NEW DELHI: The central government is pressing ahead with its disinvestment strategy and the target for the current financial year, Rs 72,000 crore, is well within reach, say sources. While the plan for putting public-sector banks, insurance and telecom firms on the block is on track, the government is likely to take up the stake sale of power, railways and strategic investments in a few companies first, according to officials involved in the process. Rural Electrification Corporation, Indian Railway Catering and Tourism Corporation, Indian Railway Finance Corporation and IRCON International, along with Engineers India, Larsen & Toubro, and ITC could soon get a nod for starting the disinvestment process.
“The disinvestment process is in course of meeting its target,” an official responded when asked if the government is confident of achieving the disinvestment target for the current financial year. “It is a ‘process’ and keeping track of the market conditions and the economy are some of the parameters kept in mind among many others when a company is taken up for disinvestment.”

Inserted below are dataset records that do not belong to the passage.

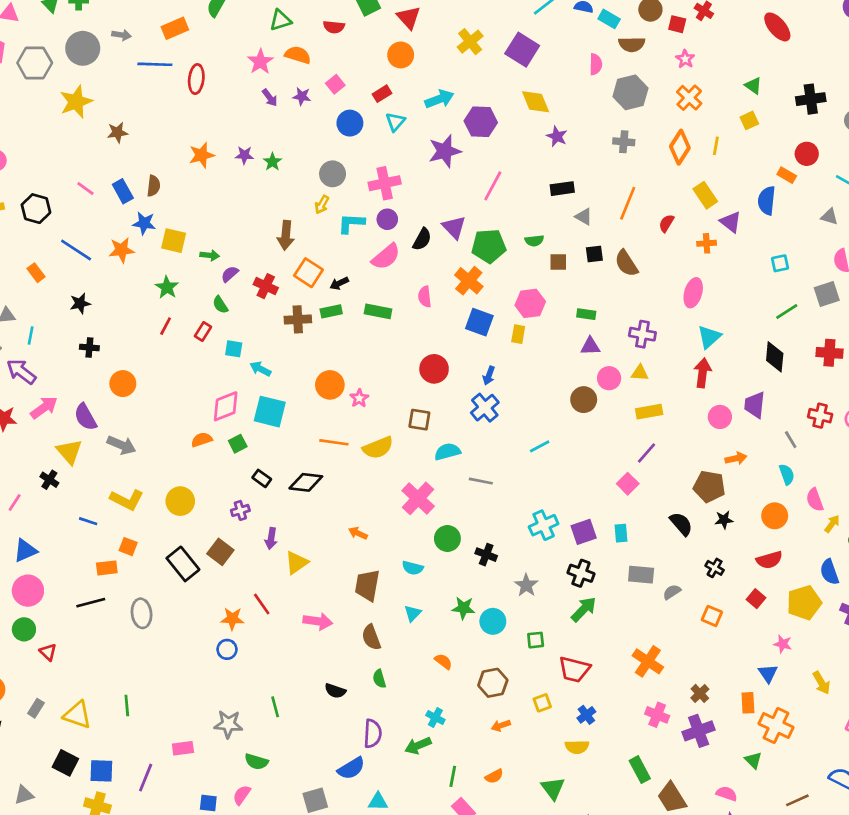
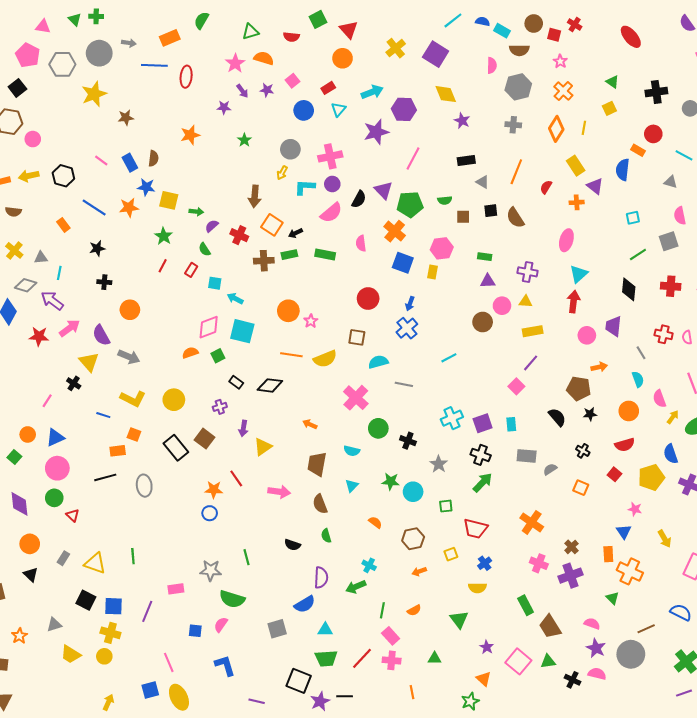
purple star: (244, 155) -> (224, 107), moved
green semicircle: (256, 762) -> (232, 599), size x1.4

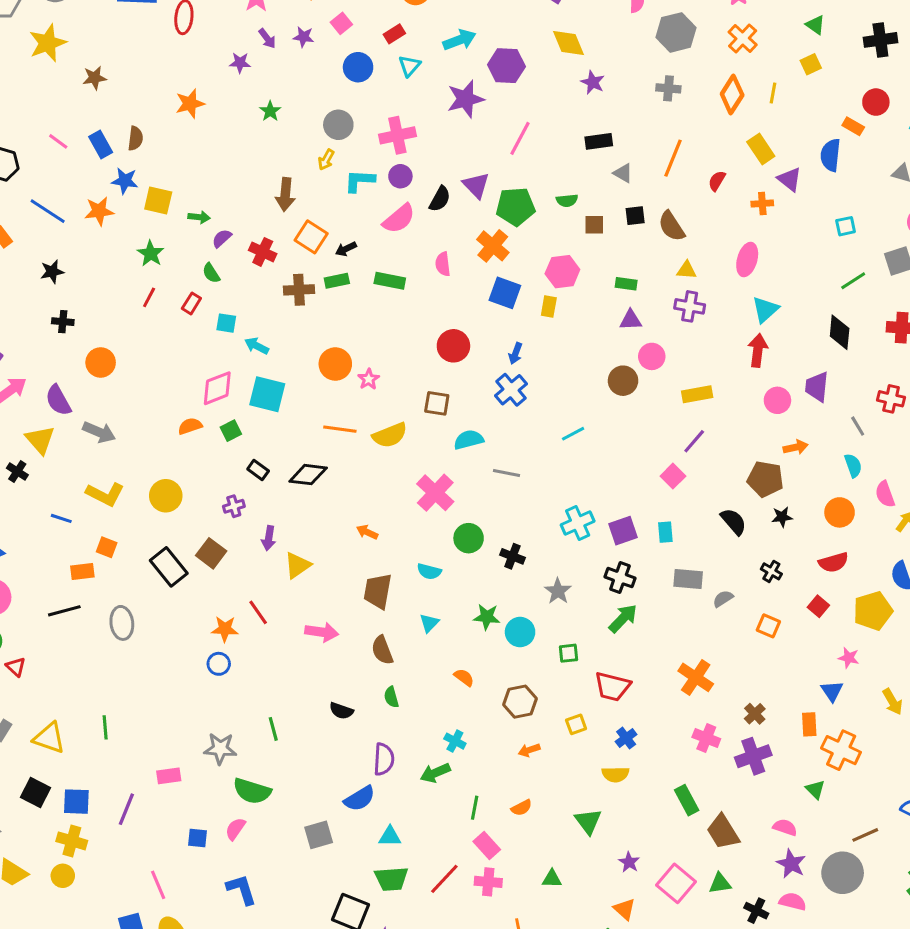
yellow triangle: (526, 302) -> (687, 270), moved

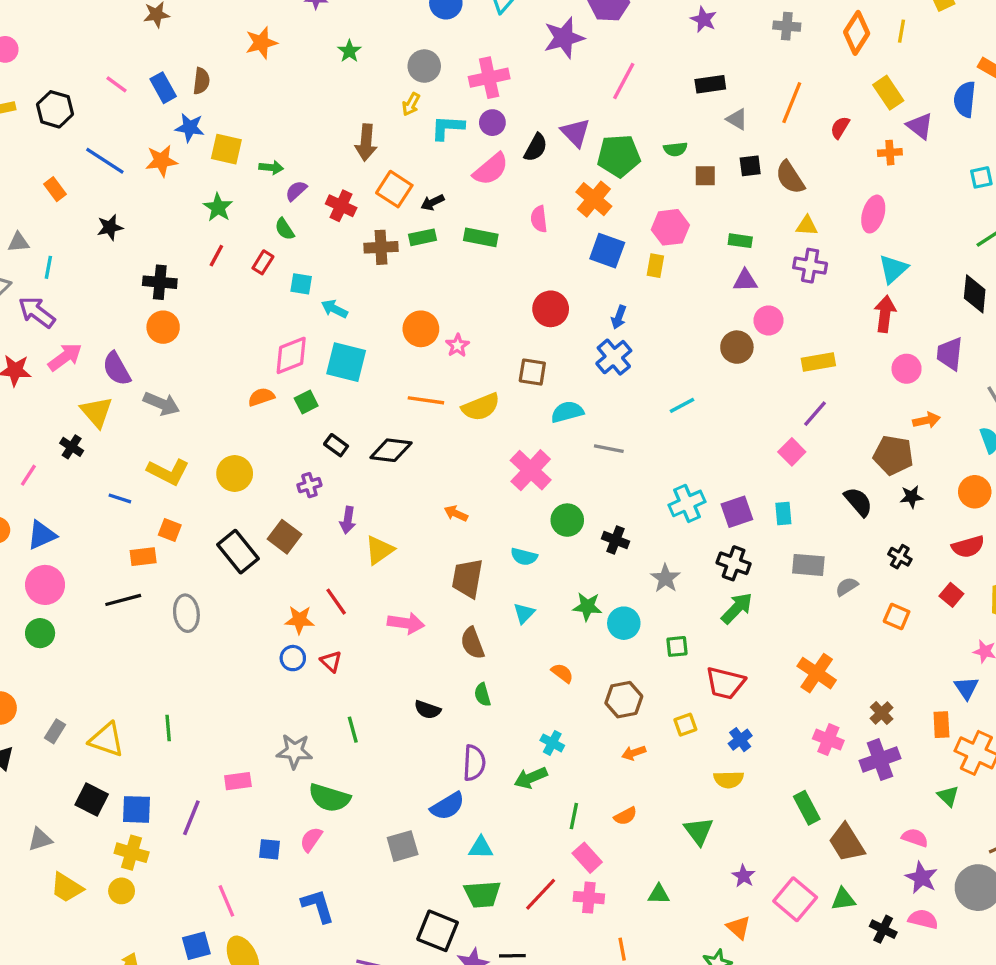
black cross: (63, 322) -> (160, 282), moved, size x1.4
red triangle: (16, 667) -> (331, 661), moved

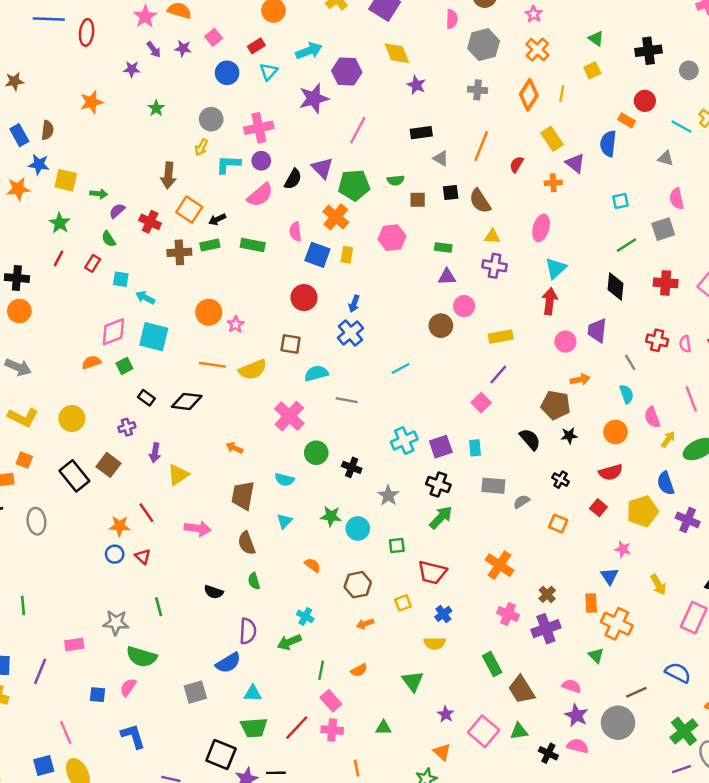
blue square: (607, 251) -> (317, 255), moved
yellow rectangle: (655, 266) -> (347, 255), moved

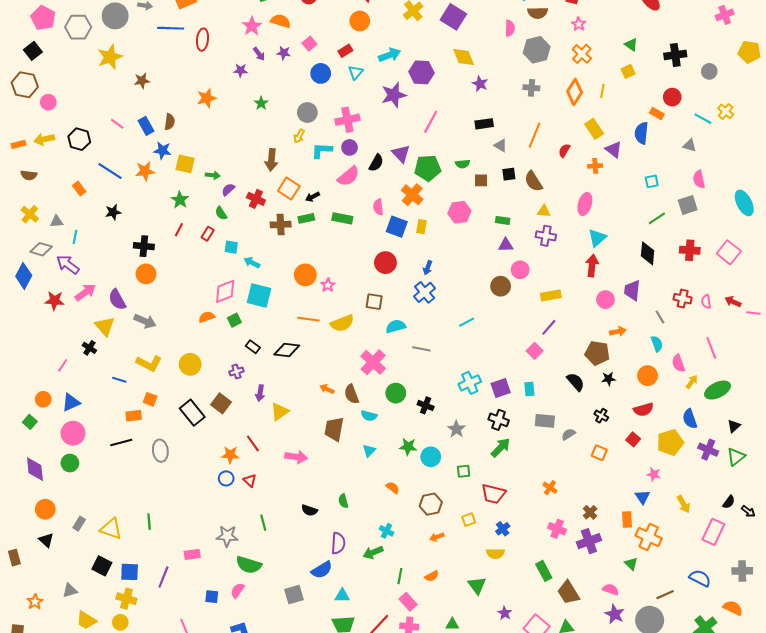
brown semicircle: (247, 543) -> (352, 394), moved
orange cross: (499, 565) -> (550, 488), size x0.6

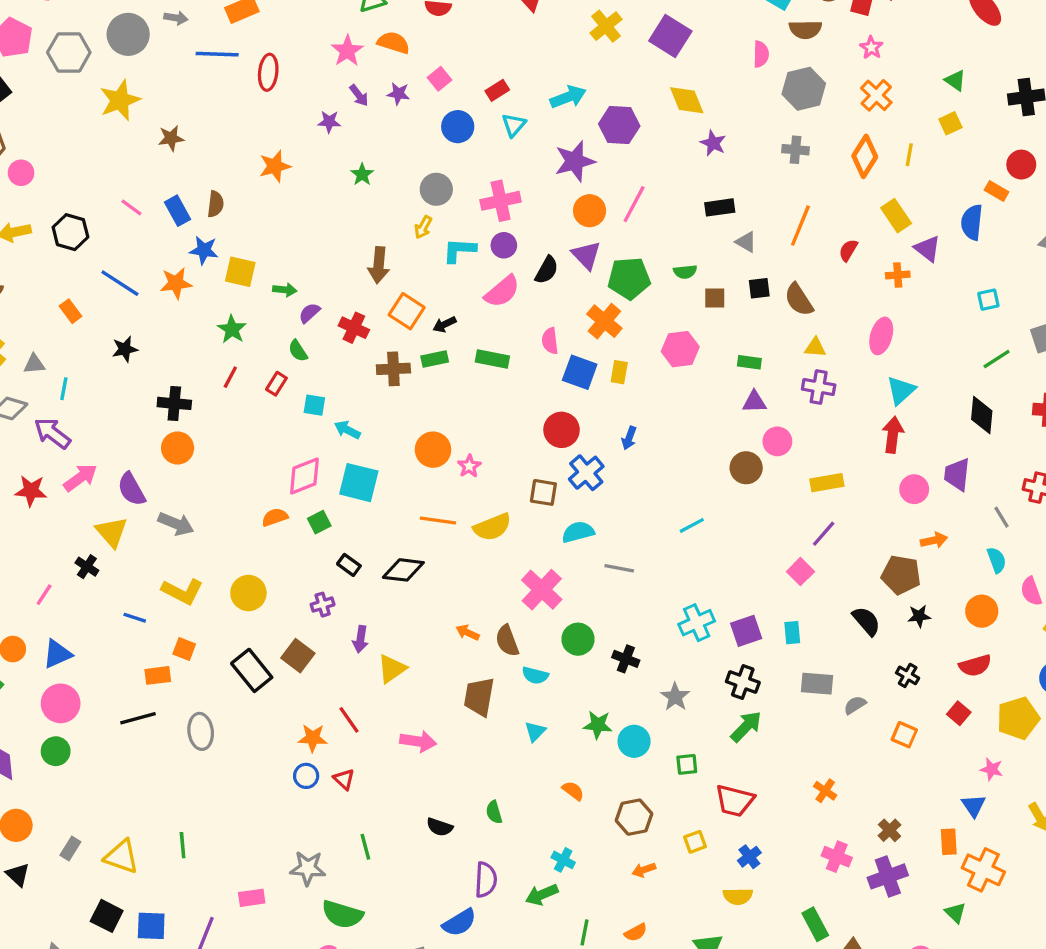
orange circle: (360, 21) -> (590, 211), moved
blue cross: (425, 292) -> (586, 473), moved

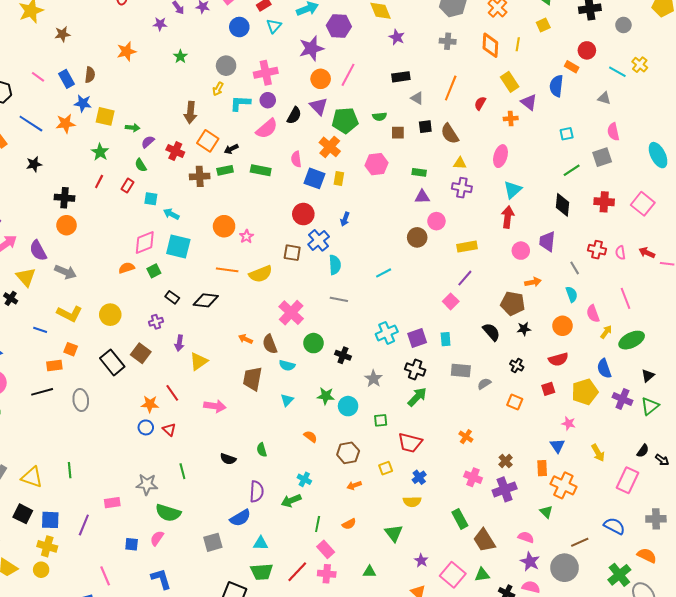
orange diamond: (865, 156) -> (490, 45), turned -30
cyan semicircle: (578, 532) -> (335, 265), moved, turned 102
red square: (959, 713) -> (548, 389), turned 32

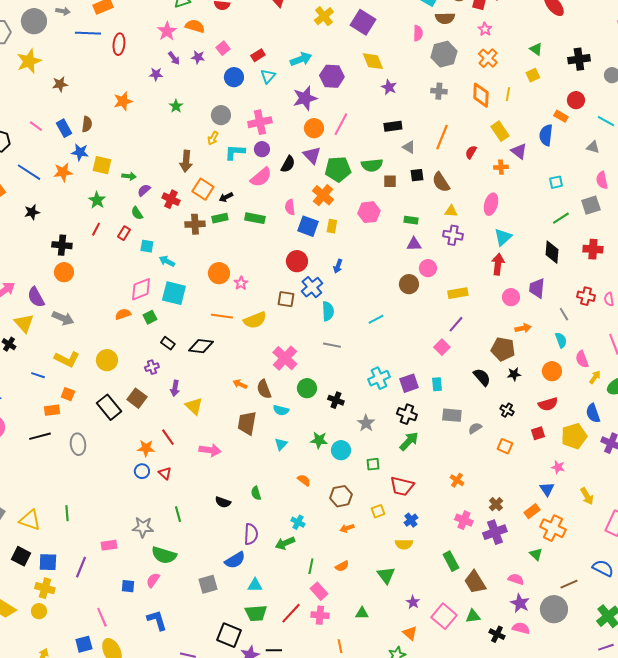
green semicircle: (380, 116) -> (372, 165), size x1.5
yellow triangle: (199, 361) -> (194, 406), turned -42
orange rectangle: (542, 468) -> (532, 511), turned 56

The Union Budget 2017-18 has set a target to generate Rs 72,500 crore through disinvestment against the Rs 45,500 crore it mobilised in 2016-17. However, there is a caveat, of market conditions. “The entire process of CPSE disinvestment is operated in an environment which cannot be predicted. The actual realisation from the CPSE disinvestment depends on the prevailing market conditions and as per the policy and commitment, the government looks for the right opportunity for disinvestment transactions and moves ahead in a prudent manner,” said Arjun Ram Meghwal, minister of state for finance, in the Lok Sabha.